Problem details:
No pictures should be carried over. Output all other parts of the entries verbatim.

*** Supplied material ***

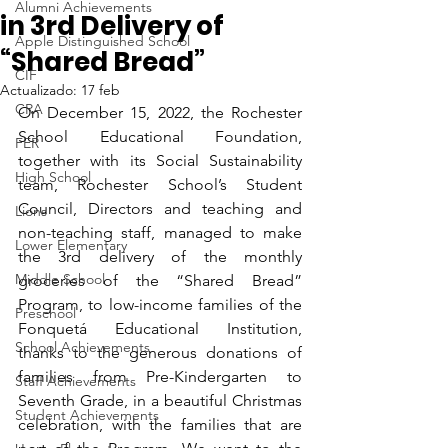
Alumni Achievements
in 3rd Delivery of
Apple Distinguished School
“Shared Bread”
CIF
Actualizado:
17 feb
CRA
On December 15, 2022, the Rochester 
School Educational Foundation, 
FER
together with its Social Sustainability 
High School
team, Rochester School’s Student 
Council, Directors and teaching and 
Lions
non-teaching staff, managed to make 
Lower Elementary
the 3rd delivery of the monthly 
Middle School
groceries of the “Shared Bread” 
Program, to low-income families of the 
Preschool
Fonquetá Educational Institution, 
School Achievements
thanks to the generous donations of 
families from Pre-Kindergarten to 
Staff Achievements
Seventh Grade, in a beautiful Christmas 
Student Achievements
celebration, with the families that are 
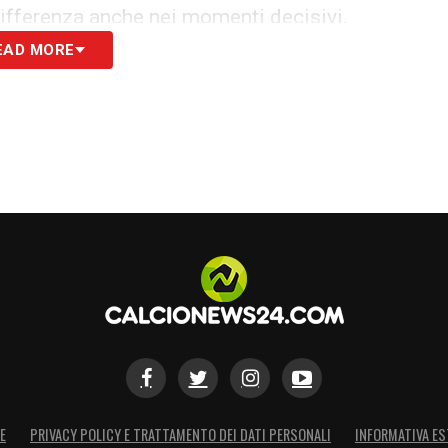
 differenza anche nei momenti decisivi.
EAD MORE
ere ufficializzata nei prossimi giorni, con
 le visite mediche e firmare il contratto. I
a resi noti, ma si parla di un’intesa su base
 agli standard MLS, reso possibile anche dalla
sta in Italia.
logna
manda un messaggio chiaro alle rivali: i
he in Europa e sono pronti a investire in
be essere solo il primo di una serie di colpi in
mente la squadra.
S
E
PRIVACY POLICY E TRATTAMENTO DEI DATI PERSONALI
INFORMATIVA ES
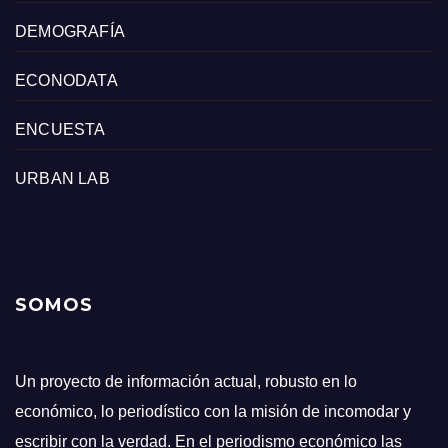
DEMOGRAFÍA
ECONODATA
ENCUESTA
URBAN LAB
SOMOS
Un proyecto de información actual, robusto en lo
económico, lo periodístico con la misión de incomodar y
escribir con la verdad. En el periodismo económico las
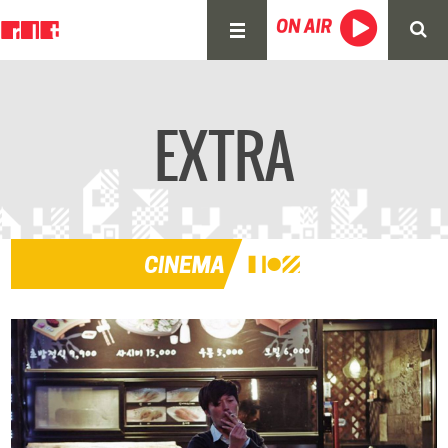
EXTRA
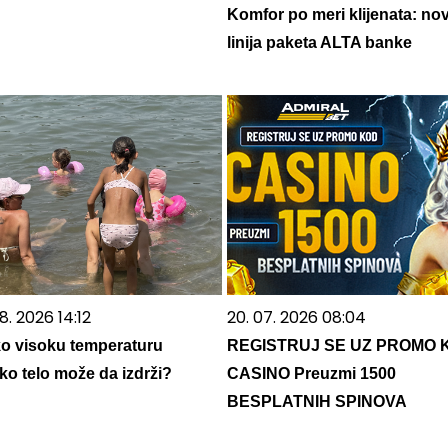
Komfor po meri klijenata: no
linija paketa ALTA banke
8. 2026 14:12
20. 07. 2026 08:04
ko visoku temperaturu
REGISTRUJ SE UZ PROMO 
ko telo može da izdrži?
CASINO Preuzmi 1500
BESPLATNIH SPINOVA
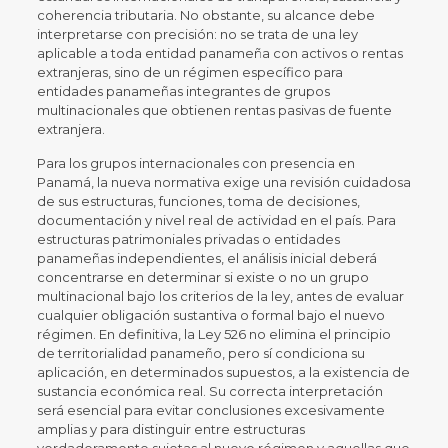
coherencia tributaria. No obstante, su alcance debe
interpretarse con precisión: no se trata de una ley
aplicable a toda entidad panameña con activos o rentas
extranjeras, sino de un régimen específico para
entidades panameñas integrantes de grupos
multinacionales que obtienen rentas pasivas de fuente
extranjera.
Para los grupos internacionales con presencia en
Panamá, la nueva normativa exige una revisión cuidadosa
de sus estructuras, funciones, toma de decisiones,
documentación y nivel real de actividad en el país. Para
estructuras patrimoniales privadas o entidades
panameñas independientes, el análisis inicial deberá
concentrarse en determinar si existe o no un grupo
multinacional bajo los criterios de la ley, antes de evaluar
cualquier obligación sustantiva o formal bajo el nuevo
régimen. En definitiva, la Ley 526 no elimina el principio
de territorialidad panameño, pero sí condiciona su
aplicación, en determinados supuestos, a la existencia de
sustancia económica real. Su correcta interpretación
será esencial para evitar conclusiones excesivamente
amplias y para distinguir entre estructuras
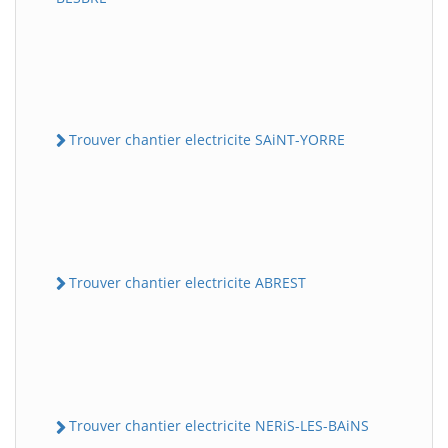
Trouver chantier electricite SAiNT-YORRE
Trouver chantier electricite ABREST
Trouver chantier electricite NERiS-LES-BAiNS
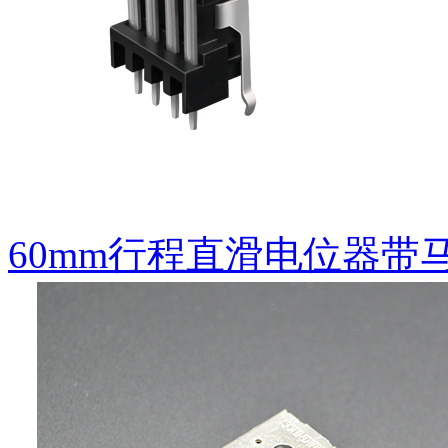
60mm行程直滑电位器带
EC09增量型编码器开关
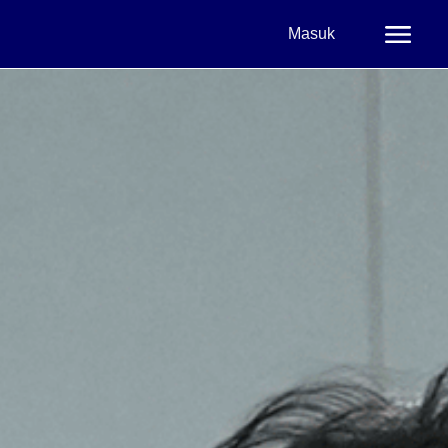
Masuk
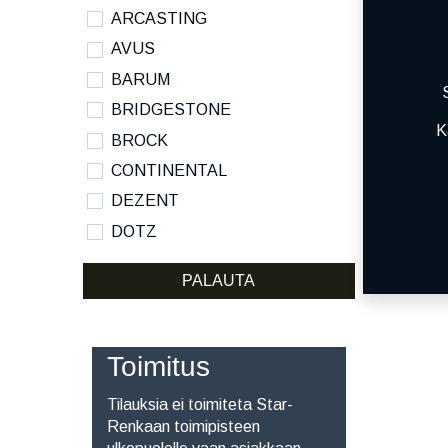
ARCASTING
AVUS
BARUM
BRIDGESTONE
K
BROCK
CONTINENTAL
DEZENT
DOTZ
DYNAMO
PALAUTA
HANKOOK
KUMHO
KUMHO ECSTA SPORT S
Toimitus
MICHELIN
Tilauksia ei toimiteta Star-
NANKANG
Renkaan toimipisteen
NOKIAN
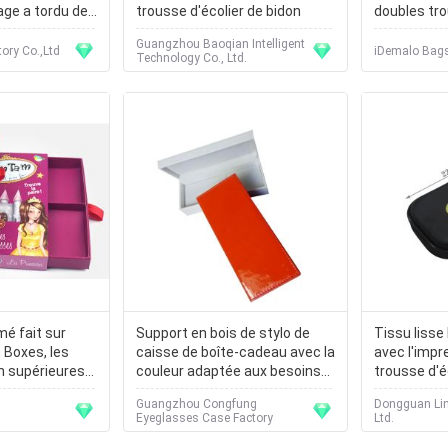
age a tordu des
trousse d'écolier de bidon
doubles tr
a couleur brune
d'écolier/p
Guangzhou Baoqian Intelligent
tory Co.,Ltd
iDemalo Bags 
Technology Co., Ltd.
mé fait sur
Support en bois de stylo de
Tissu lisse
Boxes, les
caisse de boîte-cadeau avec la
avec l'impr
n supérieures
couleur adaptée aux besoins
trousse d'éc
 non
du client par matériel de cuir
centrale él
Guangzhou Congfung
Dongguan Lin
d'unité centrale
Eyeglasses Case Factory
Ltd.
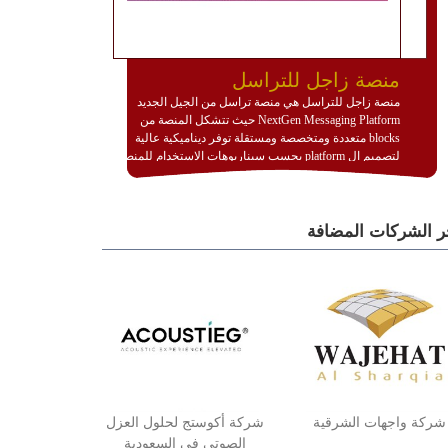
منصة زاجل للتراسل
منصة زاجل للتراسل هي منصة تراسل من الجيل الجديد
NextGen Messaging Platform حيث تتشكل المنصة من
blocks متعددة ومتخصصة ومستقلة توفر ديناميكية عالية
لتصميم ال platform بحسب سيناريوهات الاستخدام للمنصة
وتتوافق مع النشر والاستثمار ضمن بيئة استضافة dedicated
او cloud او hybrid. منصة زاجل شديدة الديناميكية وتتيح عبر
مكونات البناء الخاصة بها (building blocks) تشكيل المنصة
ر الشركات المضافة
تخدم أي سيناريو تراسل مهما كان معقدا عبر إضافة ومعايرة
عناصر ديناميكية (dynamic items) وتجهيز إعدادات التواصل
بين ال items وترك الأمر لمنصة زاجل للقيام بالباقي.
للاطلاع على كافة التفاصيل عبر الموقع :
http://www.plutosms.com/zagel
شركة واجهات الشرقية
شركة أكوستج لحلول العزل
الصوتي في السعودية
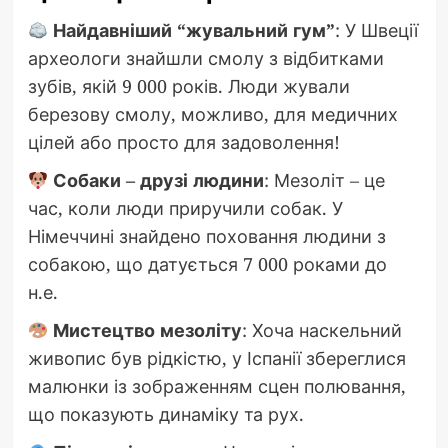
Найдавніший “жувальний гум”
: У Швеції
археологи знайшли смолу з відбитками
зубів, якій 9 000 років. Люди жували
березову смолу, можливо, для медичних
цілей або просто для задоволення!
Собаки – друзі людини
: Мезоліт – це
час, коли люди приручили собак. У
Німеччині знайдено поховання людини з
собакою, що датується 7 000 роками до
н.е.
Мистецтво мезоліту
: Хоча наскельний
живопис був рідкістю, у Іспанії збереглися
малюнки із зображенням сцен полювання,
що показують динаміку та рух.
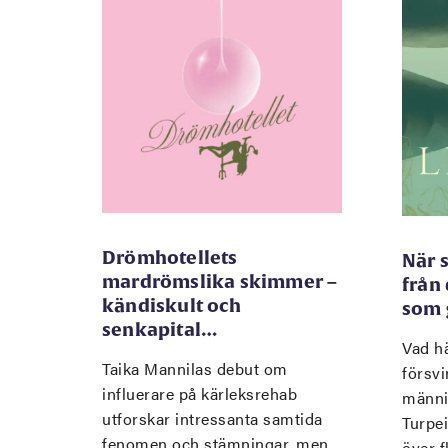
Drömhotellets
När 
mardrömslika skimmer –
från
kändiskult och
som 
senkapital…
Vad hä
Taika Mannilas debut om
försvi
influerare på kärleksrehab
männi
utforskar intressanta samtida
Turpe
fenomen och stämningar, men
över f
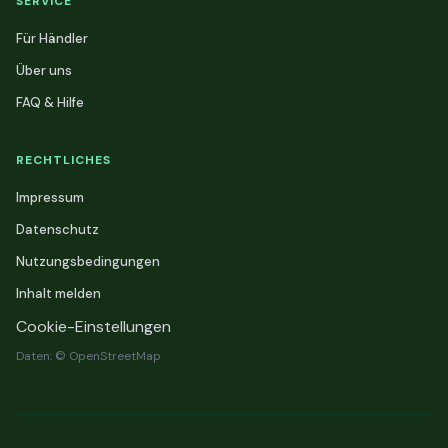
SERVICE
Für Händler
Über uns
FAQ & Hilfe
RECHTLICHES
Impressum
Datenschutz
Nutzungsbedingungen
Inhalt melden
Cookie-Einstellungen
Daten: © OpenStreetMap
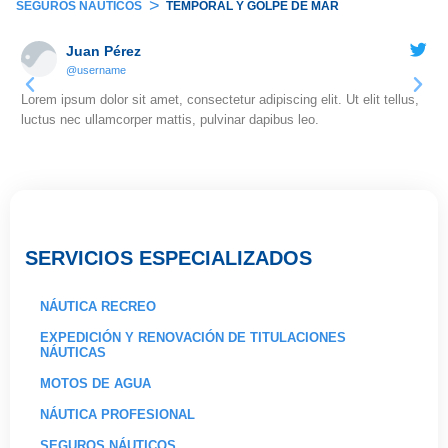
>
SEGUROS NÁUTICOS
TEMPORAL Y GOLPE DE MAR
Juan Pérez
@username
Lorem ipsum dolor sit amet, consectetur adipiscing elit. Ut elit tellus,
Lor
luctus nec ullamcorper mattis, pulvinar dapibus leo.
luc
SERVICIOS ESPECIALIZADOS
NÁUTICA RECREO
EXPEDICIÓN Y RENOVACIÓN DE TITULACIONES
NÁUTICAS
MOTOS DE AGUA
NÁUTICA PROFESIONAL
SEGUROS NÁUTICOS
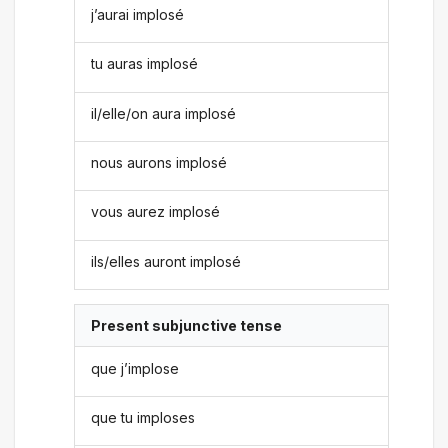
j’aurai implosé
tu auras implosé
il/elle/on aura implosé
nous aurons implosé
vous aurez implosé
ils/elles auront implosé
Present subjunctive tense
que j’implose
que tu imploses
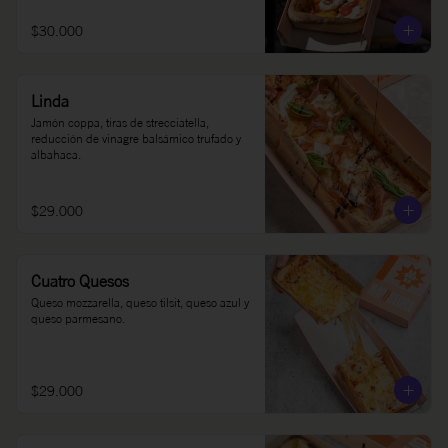
$30.000
Linda
Jamón coppa, tiras de strecciatella, 
reducción de vinagre balsámico trufado y 
albahaca.
$29.000
Cuatro Quesos
Queso mozzarella, queso tilsit, queso azul y 
queso parmesano.
$29.000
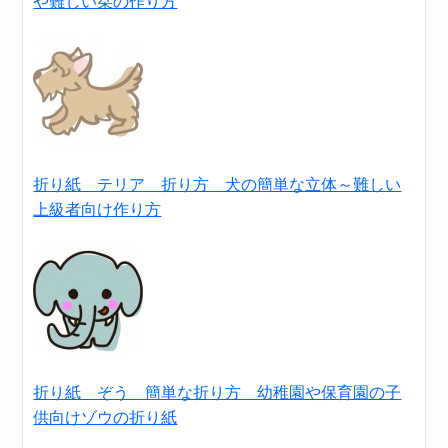
や難しい栞の作り方
折り紙 テリア 折り方 犬の簡単な立体～難しい
上級者向け作り方
折り紙 ぞう 簡単な折り方 幼稚園や保育園の子
供向けゾウの折り紙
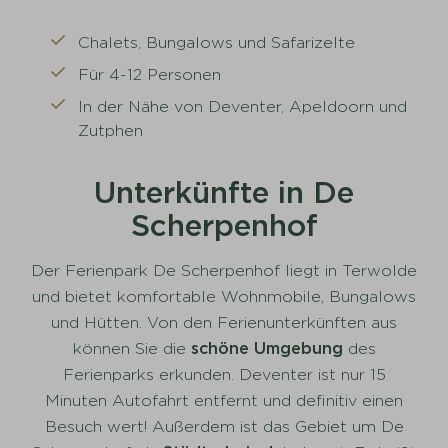
Chalets, Bungalows und Safarizelte
Für 4-12 Personen
In der Nähe von Deventer, Apeldoorn und
Zutphen
Unterkünfte in De
Scherpenhof
Der Ferienpark De Scherpenhof liegt in Terwolde
und bietet komfortable Wohnmobile, Bungalows
und Hütten. Von den Ferienunterkünften aus
können Sie die
schöne Umgebung
des
Ferienparks erkunden. Deventer ist nur 15
Minuten Autofahrt entfernt und definitiv einen
Besuch wert! Außerdem ist das Gebiet um De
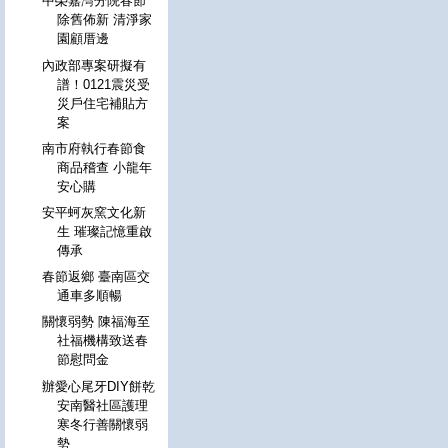
中榮嘉灣分院春節
除舊佈新 清淨家
園顧厝邊
內政部專案研擬有
譜！0121震災受
災戶住宅補貼方
案
南市府執行春節食
商品稽查 小龍年
安心購
安平蚵灰窯文化新
生 璀璨記憶重啟
傳承
春節返鄉 臺南區交
通車多順暢
關懷弱勢 陳福海至
社福機構致送春
節慰問金
辦愛心尾牙DIY餅乾
安南醫社區護理
寒冬行善關懷弱
勢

*** End of Supplied material ***

Answer to this task:
Alumni Achievements
in 3rd Delivery of
Apple Distinguished School
“Shared Bread”
CIF
Actualizado:
17 feb
CRA
On December 15, 2022, the Rochester 
School Educational Foundation, 
FER
together with its Social Sustainability 
High School
team, Rochester School’s Student 
Council, Directors and teaching and 
Lions
non-teaching staff, managed to make 
Lower Elementary
the 3rd delivery of the monthly 
Middle School
groceries of the “Shared Bread” 
Program, to low-income families of the 
Preschool
Fonquetá Educational Institution, 
School Achievements
thanks to the generous donations of 
families from Pre-Kindergarten to 
Staff Achievements
Seventh Grade, in a beautiful Christmas 
Student Achievements
celebration, with the families that are 
 differenza anche nei momenti decisivi.
EAD MORE
ere ufficializzata nei prossimi giorni, con
 le visite mediche e firmare il contratto. I
a resi noti, ma si parla di un’intesa su base
 agli standard MLS, reso possibile anche dalla
sta in Italia.
logna
manda un messaggio chiaro alle rivali: i
he in Europa e sono pronti a investire in
be essere solo il primo di una serie di colpi in
mente la squadra.
S
E
PRIVACY POLICY E TRATTAMENTO DEI DATI PERSONALI
INFORMATIVA ES
DEMOGRAFÍA
ECONODATA
ENCUESTA
URBAN LAB
SOMOS
Un proyecto de información actual, robusto en lo
económico, lo periodístico con la misión de incomodar y
escribir con la verdad. En el periodismo económico las
EXTRA
Komfor po meri klijenata: no
linija paketa ALTA banke
8. 2026 14:12
20. 07. 2026 08:04
ko visoku temperaturu
REGISTRUJ SE UZ PROMO 
ko telo može da izdrži?
CASINO Preuzmi 1500
BESPLATNIH SPINOVA
coherencia tributaria. No obstante, su alcance debe
interpretarse con precisión: no se trata de una ley
aplicable a toda entidad panameña con activos o rentas
extranjeras, sino de un régimen específico para
entidades panameñas integrantes de grupos
multinacionales que obtienen rentas pasivas de fuente
extranjera.
Para los grupos internacionales con presencia en
Panamá, la nueva normativa exige una revisión cuidadosa
de sus estructuras, funciones, toma de decisiones,
documentación y nivel real de actividad en el país. Para
estructuras patrimoniales privadas o entidades
panameñas independientes, el análisis inicial deberá
concentrarse en determinar si existe o no un grupo
multinacional bajo los criterios de la ley, antes de evaluar
cualquier obligación sustantiva o formal bajo el nuevo
régimen. En definitiva, la Ley 526 no elimina el principio
de territorialidad panameño, pero sí condiciona su
aplicación, en determinados supuestos, a la existencia de
sustancia económica real. Su correcta interpretación
será esencial para evitar conclusiones excesivamente
amplias y para distinguir entre estructuras
Trouver chantier electricite SAiNT-YORRE
Trouver chantier electricite ABREST
Trouver chantier electricite NERiS-LES-BAiNS
60mm行程直滑电位器带
EC09增量型编码器开关
Masuk
ARCASTING
AVUS
BARUM
BRIDGESTONE
K
BROCK
CONTINENTAL
DEZENT
DOTZ
DYNAMO
PALAUTA
HANKOOK
KUMHO
KUMHO ECSTA SPORT S
Toimitus
MICHELIN
Tilauksia ei toimiteta Star-
NANKANG
Renkaan toimipisteen
NOKIAN
age a tordu des
trousse d'écolier de bidon
doubles tr
a couleur brune
d'écolier/p
Guangzhou Baoqian Intelligent
tory Co.,Ltd
iDemalo Bags 
Technology Co., Ltd.
mé fait sur
Support en bois de stylo de
Tissu lisse
Boxes, les
caisse de boîte-cadeau avec la
avec l'impr
n supérieures
couleur adaptée aux besoins
trousse d'éc
 non
du client par matériel de cuir
centrale él
Guangzhou Congfung
Dongguan Lin
d'unité centrale
Eyeglasses Case Factory
Ltd.
منصة زاجل للتراسل
منصة زاجل للتراسل هي منصة تراسل من الجيل الجديد
NextGen Messaging Platform حيث تتشكل المنصة من
blocks متعددة ومتخصصة ومستقلة توفر ديناميكية عالية
لتصميم ال platform بحسب سيناريوهات الاستخدام للمنصة
وتتوافق مع النشر والاستثمار ضمن بيئة استضافة dedicated
او cloud او hybrid. منصة زاجل شديدة الديناميكية وتتيح عبر
مكونات البناء الخاصة بها (building blocks) تشكيل المنصة
ر الشركات المضافة
تخدم أي سيناريو تراسل مهما كان معقدا عبر إضافة ومعايرة
عناصر ديناميكية (dynamic items) وتجهيز إعدادات التواصل
بين ال items وترك الأمر لمنصة زاجل للقيام بالباقي.
للاطلاع على كافة التفاصيل عبر الموقع :
http://www.plutosms.com/zagel
شركة واجهات الشرقية
شركة أكوستج لحلول العزل
الصوتي في السعودية
Найдавніший “жувальний гум”
: У Швеції
археологи знайшли смолу з відбитками
зубів, якій 9 000 років. Люди жували
березову смолу, можливо, для медичних
цілей або просто для задоволення!
Собаки – друзі людини
: Мезоліт – це
час, коли люди приручили собак. У
Німеччині знайдено поховання людини з
собакою, що датується 7 000 роками до
н.е.
Мистецтво мезоліту
: Хоча наскельний
живопис був рідкістю, у Іспанії збереглися
малюнки із зображенням сцен полювання,
що показують динаміку та рух.
Drömhotellets
När 
mardrömslika skimmer –
från
kändiskult och
som 
senkapital…
Vad hä
Taika Mannilas debut om
försvi
influerare på kärleksrehab
männi
utforskar intressanta samtida
Turpe
fenomen och stämningar, men
över f
SERVICE
Für Händler
Über uns
FAQ & Hilfe
RECHTLICHES
Impressum
Datenschutz
Nutzungsbedingungen
Inhalt melden
Cookie-Einstellungen
Daten: © OpenStreetMap
>
SEGUROS NÁUTICOS
TEMPORAL Y GOLPE DE MAR
Juan Pérez
@username
Lorem ipsum dolor sit amet, consectetur adipiscing elit. Ut elit tellus,
Lor
luctus nec ullamcorper mattis, pulvinar dapibus leo.
luc
SERVICIOS ESPECIALIZADOS
NÁUTICA RECREO
EXPEDICIÓN Y RENOVACIÓN DE TITULACIONES
NÁUTICAS
MOTOS DE AGUA
NÁUTICA PROFESIONAL
SEGUROS NÁUTICOS
j’aurai implosé
tu auras implosé
il/elle/on aura implosé
nous aurons implosé
vous aurez implosé
ils/elles auront implosé
Present subjunctive tense
que j’implose
que tu imploses
$30.000
Linda
Jamón coppa, tiras de strecciatella, 
reducción de vinagre balsámico trufado y 
albahaca.
$29.000
Cuatro Quesos
Queso mozzarella, queso tilsit, queso azul y 
queso parmesano.
$29.000
や難しい栞の作り方
折り紙 テリア 折り方 犬の簡単な立体～難しい
上級者向け作り方
折り紙 ぞう 簡単な折り方 幼稚園や保育園の子
供向けゾウの折り紙
Chalets, Bungalows und Safarizelte
Für 4-12 Personen
In der Nähe von Deventer, Apeldoorn und
Zutphen
Unterkünfte in De
Scherpenhof
Der Ferienpark De Scherpenhof liegt in Terwolde
und bietet komfortable Wohnmobile, Bungalows
und Hütten. Von den Ferienunterkünften aus
können Sie die
schöne Umgebung
des
Ferienparks erkunden. Deventer ist nur 15
Minuten Autofahrt entfernt und definitiv einen
Besuch wert! Außerdem ist das Gebiet um De
中榮嘉灣分院春節
除舊佈新 清淨家
園顧厝邊
內政部專案研擬有
譜！0121震災受
災戶住宅補貼方
案
南市府執行春節食
商品稽查 小龍年
安心購
安平蚵灰窯文化新
生 璀璨記憶重啟
傳承
春節返鄉 臺南區交
通車多順暢
關懷弱勢 陳福海至
社福機構致送春
節慰問金
辦愛心尾牙DIY餅乾
安南醫社區護理
寒冬行善關懷弱
勢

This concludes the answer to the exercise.